The Corner

The King’s Speech

The New York Post asked me to watch the president’s speech last night and write a deadline column for today’s paper:

So now we know: After 10 years, billions of dollars and thousands of American casualties, victory in Afghanistan come 2014 will consist of having killed Osama bin Laden in Pakistan. The rest is process, as we wind down our foreign wars and get on with the really important work — domestic infrastructure repair and clean energy.

That, at least, is what President Obama seemed to say last night in his 16-minute address to the nation — a campaign speech designed to paint him more as dispassionate peacemaker than as commander in chief…

What we saw last night was a canny political speech. Obama, who came to prominence as the anti-war candidate, aimed to placate his liberal base and appeal to the growing number of Republicans who want to see us out of Afghanistan as quickly as possible.
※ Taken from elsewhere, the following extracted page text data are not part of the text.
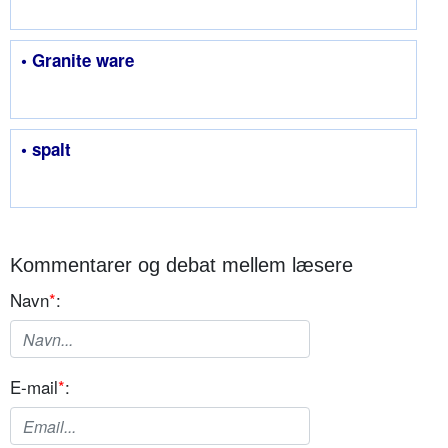
• Granite ware
• spalt
Kommentarer og debat mellem læsere
Navn
*
:
E-mail
*
:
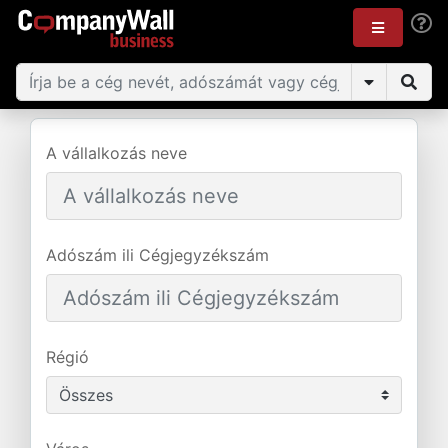
A vállalkozás neve
Adószám ili Cégjegyzékszám
Régió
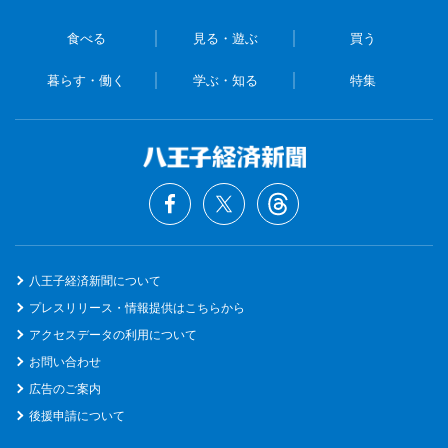
食べる
見る・遊ぶ
買う
暮らす・働く
学ぶ・知る
特集
八王子経済新聞について
プレスリリース・情報提供はこちらから
アクセスデータの利用について
お問い合わせ
広告のご案内
後援申請について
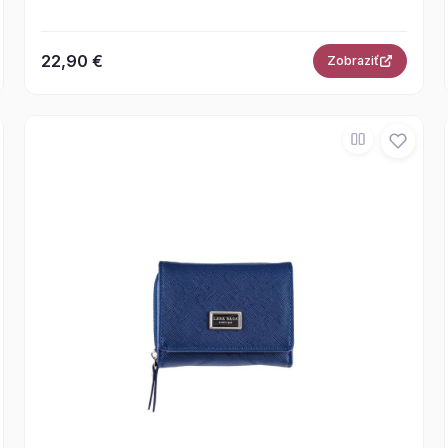
22,90 €
Zobraziť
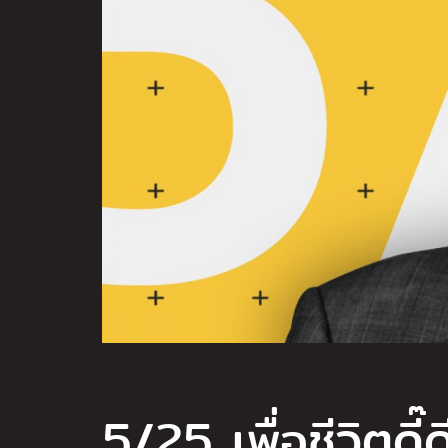
5/25 เพื่อชีวิตดี๊ด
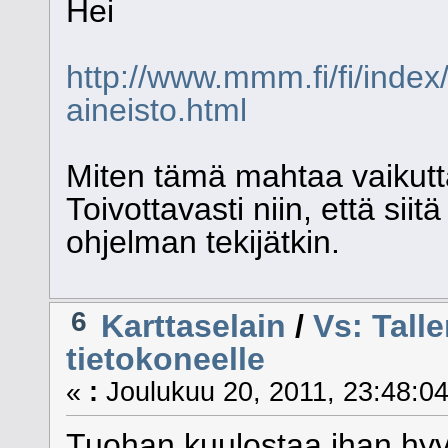
Hei
http://www.mmm.fi/fi/index/
aineisto.html
Miten tämä mahtaa vaikutt
Toivottavasti niin, että siit
ohjelman tekijätkin.
6
Karttaselain
/
Vs: Talle
tietokoneelle
«
:
Joulukuu 20, 2011, 23:48:04
Tuohan kuulostaa ihan hyväl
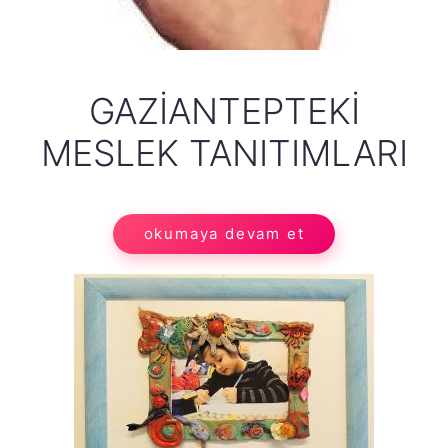
GAZIANTEPTEKI
MESLEK TANITIMLARI
okumaya devam et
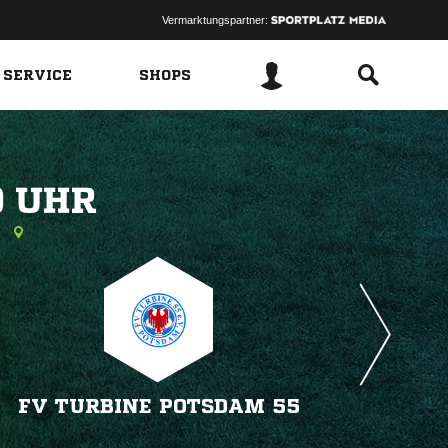
Vermarktungspartner:
 SERVICE
SHOPS
 
k
FV TURBINE POTSDAM 55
Still, our president always likes to have it both ways. At the start of his speech, he noted that “our nation was united as we struck at al Qaeda and routed the Taliban in Afghanistan” just after 9/11. “Then, our focus shifted. A second war was launched in Iraq, and we spent enormous blood and treasure to support a new government there. By the time I took office, the war in Afghanistan had entered its seventh year.”

(Translation: Not. My. Fault.)

Also, is it just me or was there something strangely disassociative about the venue — Obama alone, in front of a podium, just him and the cameras and the teleprompter, wagging his finger at his wonderful American subjects out there in the dark? It had to be the least-inspiring “victory” speech of all time.

Besides, we have better things to do than to, you know, “win.”

The president concluded with stirring defense of nation-building — not in Iraq or Afghanistan, but here at home, with such phrases as “living within our means, “unleashing innovation,” and “new and clean sources of energy.”

“Let us finish the work at hand. Let us responsibly end these wars and reclaim the American Dream.” Just after 9/11, is that really what we were fighting for?

Whatever happened to victory?

I think Mark Steyn has already answered that question.

Michael Walsh — Mr. Walsh is the author of the novels Hostile Intent and Early Warning and, writing as frequent NRO contributor David Kahane, Rules for Radical Conservatives.